When the listing below reaches the line that has "THIS AIRCRAFT W", start reproducing exactly; stop after the line that has "year, and rarely", and drop the pictures.

/---

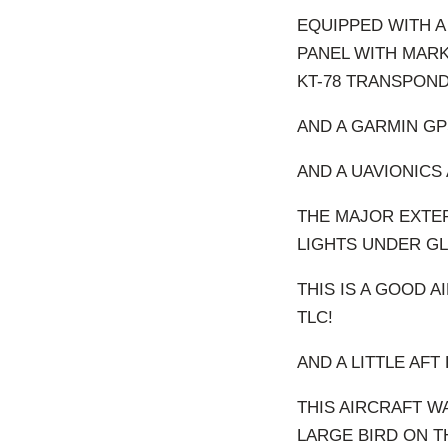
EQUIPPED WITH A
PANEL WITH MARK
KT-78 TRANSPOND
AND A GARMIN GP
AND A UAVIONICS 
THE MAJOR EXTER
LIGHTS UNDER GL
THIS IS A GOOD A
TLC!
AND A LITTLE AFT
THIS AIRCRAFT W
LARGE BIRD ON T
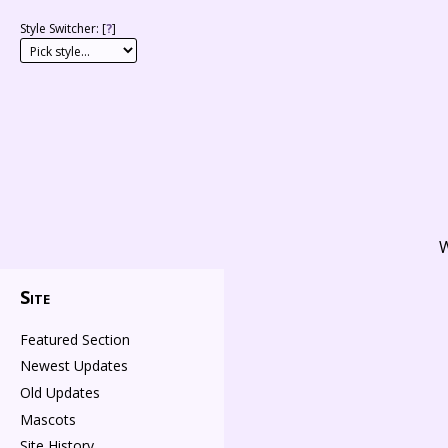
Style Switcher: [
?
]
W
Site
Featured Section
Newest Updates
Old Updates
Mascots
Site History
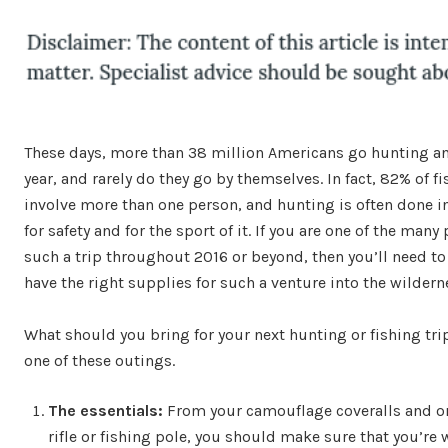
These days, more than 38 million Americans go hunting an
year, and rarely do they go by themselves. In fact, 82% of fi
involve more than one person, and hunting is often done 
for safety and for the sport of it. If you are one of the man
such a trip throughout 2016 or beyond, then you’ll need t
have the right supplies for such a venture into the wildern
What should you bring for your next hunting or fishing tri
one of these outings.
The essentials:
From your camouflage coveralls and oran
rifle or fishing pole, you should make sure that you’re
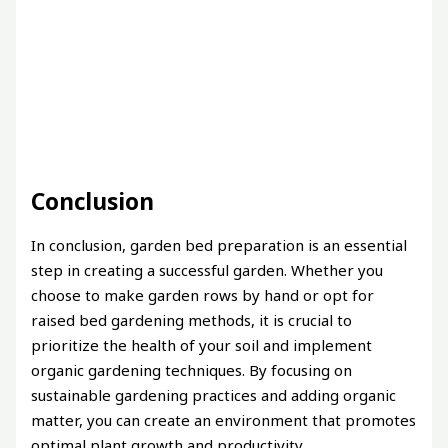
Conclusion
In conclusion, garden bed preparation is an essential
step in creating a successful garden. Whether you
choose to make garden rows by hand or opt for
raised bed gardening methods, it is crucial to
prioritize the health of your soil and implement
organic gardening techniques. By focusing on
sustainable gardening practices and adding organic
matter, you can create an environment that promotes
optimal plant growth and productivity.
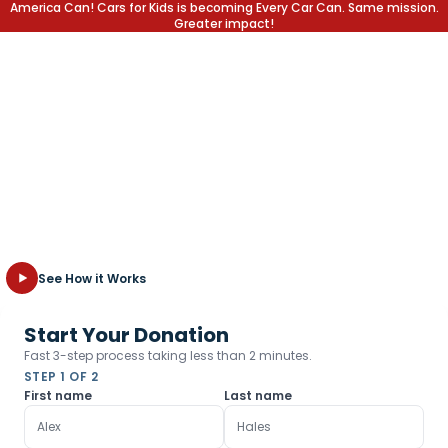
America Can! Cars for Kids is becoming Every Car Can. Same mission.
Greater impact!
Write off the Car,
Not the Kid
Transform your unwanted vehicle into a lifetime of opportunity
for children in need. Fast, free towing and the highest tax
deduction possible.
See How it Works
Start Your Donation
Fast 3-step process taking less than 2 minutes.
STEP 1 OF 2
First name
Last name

\---

**EXERCISE SOLUTION**
THIS AIRCRAFT W
LARGE BIRD ON T
Style Switcher: [
?
]
W
Site
Featured Section
Newest Updates
Old Updates
Mascots
Site History
These days, more than 38 million Americans go hunting an
year, and rarely do they go by themselves. In fact, 82% of fi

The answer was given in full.